Description of the task - Please find the lines in the entries below that contain the word "carreleurs", and copy each one.

________________

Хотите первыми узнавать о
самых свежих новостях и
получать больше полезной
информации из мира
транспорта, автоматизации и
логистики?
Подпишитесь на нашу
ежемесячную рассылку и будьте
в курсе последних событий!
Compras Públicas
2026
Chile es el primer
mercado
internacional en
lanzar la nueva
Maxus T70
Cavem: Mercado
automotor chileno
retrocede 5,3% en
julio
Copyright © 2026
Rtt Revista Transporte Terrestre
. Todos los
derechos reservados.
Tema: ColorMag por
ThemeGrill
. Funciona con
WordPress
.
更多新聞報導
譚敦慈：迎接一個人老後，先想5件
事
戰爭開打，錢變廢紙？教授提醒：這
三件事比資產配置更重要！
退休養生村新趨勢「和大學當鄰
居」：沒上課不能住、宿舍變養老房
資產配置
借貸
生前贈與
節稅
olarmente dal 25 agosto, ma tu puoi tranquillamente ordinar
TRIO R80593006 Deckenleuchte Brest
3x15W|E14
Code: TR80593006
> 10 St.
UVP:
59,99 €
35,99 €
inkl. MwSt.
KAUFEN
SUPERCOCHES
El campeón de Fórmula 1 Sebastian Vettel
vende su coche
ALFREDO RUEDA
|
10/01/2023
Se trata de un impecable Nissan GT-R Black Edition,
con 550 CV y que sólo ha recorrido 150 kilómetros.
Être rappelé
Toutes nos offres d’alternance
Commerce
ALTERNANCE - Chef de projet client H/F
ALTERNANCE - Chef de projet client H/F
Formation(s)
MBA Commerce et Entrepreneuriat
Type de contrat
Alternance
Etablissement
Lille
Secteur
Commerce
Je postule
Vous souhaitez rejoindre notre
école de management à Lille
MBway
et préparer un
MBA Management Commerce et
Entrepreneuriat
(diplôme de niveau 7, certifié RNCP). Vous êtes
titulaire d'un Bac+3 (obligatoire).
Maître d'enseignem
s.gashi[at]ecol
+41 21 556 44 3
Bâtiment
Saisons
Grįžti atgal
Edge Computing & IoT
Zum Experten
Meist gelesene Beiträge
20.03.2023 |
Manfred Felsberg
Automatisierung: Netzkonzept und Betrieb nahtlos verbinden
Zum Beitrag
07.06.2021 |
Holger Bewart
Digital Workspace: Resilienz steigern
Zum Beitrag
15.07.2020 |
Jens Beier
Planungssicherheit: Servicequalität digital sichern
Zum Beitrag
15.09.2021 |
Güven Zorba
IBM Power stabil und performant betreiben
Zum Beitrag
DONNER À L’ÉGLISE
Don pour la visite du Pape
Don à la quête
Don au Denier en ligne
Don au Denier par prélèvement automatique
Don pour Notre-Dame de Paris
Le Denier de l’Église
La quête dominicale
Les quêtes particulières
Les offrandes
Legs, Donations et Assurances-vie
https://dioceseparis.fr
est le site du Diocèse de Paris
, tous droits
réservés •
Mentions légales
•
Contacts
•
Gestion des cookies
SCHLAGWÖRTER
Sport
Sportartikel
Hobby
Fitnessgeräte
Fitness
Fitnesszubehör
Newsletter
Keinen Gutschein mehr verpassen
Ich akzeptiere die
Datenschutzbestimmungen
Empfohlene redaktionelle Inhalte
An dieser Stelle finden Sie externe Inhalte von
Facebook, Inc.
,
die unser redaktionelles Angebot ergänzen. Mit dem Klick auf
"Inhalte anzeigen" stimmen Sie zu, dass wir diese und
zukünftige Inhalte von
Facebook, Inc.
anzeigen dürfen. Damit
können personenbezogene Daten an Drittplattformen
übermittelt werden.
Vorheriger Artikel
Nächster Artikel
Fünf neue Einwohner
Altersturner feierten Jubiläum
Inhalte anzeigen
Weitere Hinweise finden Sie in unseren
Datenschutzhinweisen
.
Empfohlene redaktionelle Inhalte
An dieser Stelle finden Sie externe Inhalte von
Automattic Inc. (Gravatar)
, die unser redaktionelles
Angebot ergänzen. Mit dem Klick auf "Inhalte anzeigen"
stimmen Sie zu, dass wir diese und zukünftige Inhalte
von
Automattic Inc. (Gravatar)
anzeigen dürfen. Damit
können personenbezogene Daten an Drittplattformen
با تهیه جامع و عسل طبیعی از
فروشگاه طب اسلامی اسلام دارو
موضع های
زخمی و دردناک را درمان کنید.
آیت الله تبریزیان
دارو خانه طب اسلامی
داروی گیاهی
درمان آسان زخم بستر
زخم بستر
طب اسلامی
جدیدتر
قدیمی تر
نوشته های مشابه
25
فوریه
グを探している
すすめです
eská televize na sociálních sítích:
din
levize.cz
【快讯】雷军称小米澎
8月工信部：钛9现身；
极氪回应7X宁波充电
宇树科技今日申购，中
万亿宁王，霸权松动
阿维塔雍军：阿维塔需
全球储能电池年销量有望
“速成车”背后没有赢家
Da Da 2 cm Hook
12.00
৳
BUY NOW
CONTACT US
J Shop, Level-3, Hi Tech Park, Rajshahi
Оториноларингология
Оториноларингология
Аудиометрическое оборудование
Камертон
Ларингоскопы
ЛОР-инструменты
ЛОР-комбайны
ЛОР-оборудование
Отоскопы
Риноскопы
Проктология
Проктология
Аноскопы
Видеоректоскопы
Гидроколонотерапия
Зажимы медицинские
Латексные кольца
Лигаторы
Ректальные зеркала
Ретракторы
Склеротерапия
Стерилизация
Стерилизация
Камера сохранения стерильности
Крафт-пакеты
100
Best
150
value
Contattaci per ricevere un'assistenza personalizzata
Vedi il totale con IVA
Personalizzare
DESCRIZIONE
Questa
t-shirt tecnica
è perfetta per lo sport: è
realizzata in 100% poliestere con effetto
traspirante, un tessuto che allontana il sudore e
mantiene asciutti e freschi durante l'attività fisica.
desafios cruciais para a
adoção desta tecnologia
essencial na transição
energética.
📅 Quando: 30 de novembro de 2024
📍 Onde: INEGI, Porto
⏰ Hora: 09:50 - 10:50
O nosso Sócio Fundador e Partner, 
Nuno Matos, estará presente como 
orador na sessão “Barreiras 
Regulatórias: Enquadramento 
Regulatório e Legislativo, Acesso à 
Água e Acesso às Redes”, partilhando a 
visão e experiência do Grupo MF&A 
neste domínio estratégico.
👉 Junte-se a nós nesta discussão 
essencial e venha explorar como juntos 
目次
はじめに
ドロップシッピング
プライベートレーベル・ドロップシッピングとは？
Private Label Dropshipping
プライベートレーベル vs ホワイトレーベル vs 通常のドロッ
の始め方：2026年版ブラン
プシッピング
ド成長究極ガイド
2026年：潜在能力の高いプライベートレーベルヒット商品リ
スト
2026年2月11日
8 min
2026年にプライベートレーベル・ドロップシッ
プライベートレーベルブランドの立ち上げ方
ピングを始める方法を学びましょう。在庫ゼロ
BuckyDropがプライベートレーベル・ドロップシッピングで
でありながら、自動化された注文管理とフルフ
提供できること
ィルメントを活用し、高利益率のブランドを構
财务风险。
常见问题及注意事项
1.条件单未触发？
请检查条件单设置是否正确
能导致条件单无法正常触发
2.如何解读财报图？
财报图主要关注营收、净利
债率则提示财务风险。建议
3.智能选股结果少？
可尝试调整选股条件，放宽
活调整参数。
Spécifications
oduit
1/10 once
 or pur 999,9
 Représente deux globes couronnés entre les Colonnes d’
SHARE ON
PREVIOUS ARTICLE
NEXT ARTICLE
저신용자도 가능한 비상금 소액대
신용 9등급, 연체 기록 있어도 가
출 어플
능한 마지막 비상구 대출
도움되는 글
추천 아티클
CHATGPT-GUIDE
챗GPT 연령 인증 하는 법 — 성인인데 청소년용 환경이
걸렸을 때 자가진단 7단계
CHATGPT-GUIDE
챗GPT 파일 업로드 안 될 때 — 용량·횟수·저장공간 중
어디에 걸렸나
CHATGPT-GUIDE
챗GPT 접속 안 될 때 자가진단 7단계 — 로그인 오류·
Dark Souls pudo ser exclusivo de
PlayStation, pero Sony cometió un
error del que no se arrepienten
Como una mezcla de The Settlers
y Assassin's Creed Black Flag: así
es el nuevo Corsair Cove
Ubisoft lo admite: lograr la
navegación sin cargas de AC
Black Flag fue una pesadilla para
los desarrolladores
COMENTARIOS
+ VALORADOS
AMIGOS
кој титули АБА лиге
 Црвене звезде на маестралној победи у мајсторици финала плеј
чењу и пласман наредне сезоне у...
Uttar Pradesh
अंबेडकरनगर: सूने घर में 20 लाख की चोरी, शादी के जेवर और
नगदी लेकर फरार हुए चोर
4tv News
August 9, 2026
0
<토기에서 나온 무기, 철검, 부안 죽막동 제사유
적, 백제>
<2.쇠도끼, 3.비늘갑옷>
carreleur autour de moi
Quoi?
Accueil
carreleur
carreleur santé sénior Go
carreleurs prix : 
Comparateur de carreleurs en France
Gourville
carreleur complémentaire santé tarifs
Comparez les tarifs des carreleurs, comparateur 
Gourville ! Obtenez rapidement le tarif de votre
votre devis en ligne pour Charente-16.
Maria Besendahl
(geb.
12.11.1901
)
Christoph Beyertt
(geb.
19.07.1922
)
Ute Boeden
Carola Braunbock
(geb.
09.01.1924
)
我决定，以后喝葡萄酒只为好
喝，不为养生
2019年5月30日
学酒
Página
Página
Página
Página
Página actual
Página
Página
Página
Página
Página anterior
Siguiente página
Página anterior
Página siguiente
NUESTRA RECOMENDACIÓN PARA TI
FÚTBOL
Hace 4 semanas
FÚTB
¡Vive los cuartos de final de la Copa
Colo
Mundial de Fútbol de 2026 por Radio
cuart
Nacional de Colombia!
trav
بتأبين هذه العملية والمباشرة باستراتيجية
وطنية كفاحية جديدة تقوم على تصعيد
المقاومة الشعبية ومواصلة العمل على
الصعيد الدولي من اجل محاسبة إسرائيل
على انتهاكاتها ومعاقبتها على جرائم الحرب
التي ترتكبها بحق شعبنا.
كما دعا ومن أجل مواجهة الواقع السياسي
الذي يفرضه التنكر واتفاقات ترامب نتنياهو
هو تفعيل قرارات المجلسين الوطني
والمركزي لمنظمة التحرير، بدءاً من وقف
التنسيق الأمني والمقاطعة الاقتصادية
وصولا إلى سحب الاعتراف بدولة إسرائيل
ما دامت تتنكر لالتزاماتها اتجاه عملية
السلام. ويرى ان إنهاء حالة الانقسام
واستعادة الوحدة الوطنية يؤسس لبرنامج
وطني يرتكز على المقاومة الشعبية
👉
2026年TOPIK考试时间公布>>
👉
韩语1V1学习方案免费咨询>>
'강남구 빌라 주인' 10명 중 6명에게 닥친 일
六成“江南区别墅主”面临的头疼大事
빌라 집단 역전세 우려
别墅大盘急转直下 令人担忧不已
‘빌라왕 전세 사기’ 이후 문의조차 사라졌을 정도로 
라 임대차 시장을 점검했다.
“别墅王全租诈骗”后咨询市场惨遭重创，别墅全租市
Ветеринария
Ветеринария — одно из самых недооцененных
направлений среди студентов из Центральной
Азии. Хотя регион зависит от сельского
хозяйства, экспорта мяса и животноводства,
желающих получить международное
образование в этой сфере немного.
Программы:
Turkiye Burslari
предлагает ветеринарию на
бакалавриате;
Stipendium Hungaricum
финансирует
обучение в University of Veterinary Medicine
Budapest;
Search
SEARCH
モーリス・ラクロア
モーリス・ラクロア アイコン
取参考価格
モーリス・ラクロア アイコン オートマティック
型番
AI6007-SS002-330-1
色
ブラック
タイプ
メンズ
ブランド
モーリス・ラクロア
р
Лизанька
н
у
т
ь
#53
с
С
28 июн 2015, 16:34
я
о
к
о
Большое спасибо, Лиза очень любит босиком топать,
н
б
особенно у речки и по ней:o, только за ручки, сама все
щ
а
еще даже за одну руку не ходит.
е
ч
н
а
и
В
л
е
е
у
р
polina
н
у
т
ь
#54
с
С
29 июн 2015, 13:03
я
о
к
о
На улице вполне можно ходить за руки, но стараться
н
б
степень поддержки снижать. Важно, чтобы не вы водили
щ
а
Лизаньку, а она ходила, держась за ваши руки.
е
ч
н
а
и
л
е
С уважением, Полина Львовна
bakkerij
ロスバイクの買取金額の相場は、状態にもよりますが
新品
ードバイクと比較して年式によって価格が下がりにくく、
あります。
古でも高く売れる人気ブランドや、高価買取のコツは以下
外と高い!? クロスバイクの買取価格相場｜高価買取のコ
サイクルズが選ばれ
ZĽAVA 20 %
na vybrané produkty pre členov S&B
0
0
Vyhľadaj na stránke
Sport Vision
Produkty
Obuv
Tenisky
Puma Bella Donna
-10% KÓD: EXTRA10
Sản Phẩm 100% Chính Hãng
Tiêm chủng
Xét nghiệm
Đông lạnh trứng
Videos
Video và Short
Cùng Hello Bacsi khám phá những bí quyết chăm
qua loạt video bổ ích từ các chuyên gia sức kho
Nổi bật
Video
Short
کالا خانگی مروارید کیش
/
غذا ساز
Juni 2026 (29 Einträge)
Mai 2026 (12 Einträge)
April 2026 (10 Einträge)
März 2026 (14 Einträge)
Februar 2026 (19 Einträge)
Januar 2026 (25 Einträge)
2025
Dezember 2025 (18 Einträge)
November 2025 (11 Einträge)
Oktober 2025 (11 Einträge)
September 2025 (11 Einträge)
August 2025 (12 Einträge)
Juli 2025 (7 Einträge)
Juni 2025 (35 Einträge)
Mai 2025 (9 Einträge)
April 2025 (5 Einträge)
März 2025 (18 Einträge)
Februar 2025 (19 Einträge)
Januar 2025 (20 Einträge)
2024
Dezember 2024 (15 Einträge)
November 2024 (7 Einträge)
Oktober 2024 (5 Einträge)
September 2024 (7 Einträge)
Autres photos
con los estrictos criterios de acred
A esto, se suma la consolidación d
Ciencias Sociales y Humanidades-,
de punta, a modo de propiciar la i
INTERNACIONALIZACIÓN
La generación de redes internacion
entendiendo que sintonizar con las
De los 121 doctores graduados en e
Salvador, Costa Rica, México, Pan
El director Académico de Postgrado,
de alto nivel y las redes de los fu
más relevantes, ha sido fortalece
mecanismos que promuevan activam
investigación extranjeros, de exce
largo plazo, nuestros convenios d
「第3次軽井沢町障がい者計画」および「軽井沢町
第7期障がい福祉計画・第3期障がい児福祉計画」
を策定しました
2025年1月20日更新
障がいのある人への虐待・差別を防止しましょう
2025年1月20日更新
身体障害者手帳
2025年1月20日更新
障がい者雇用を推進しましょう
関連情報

________________

Response -
carreleurs prix : 
Comparateur de carreleurs en France
Comparez les tarifs des carreleurs, comparateur 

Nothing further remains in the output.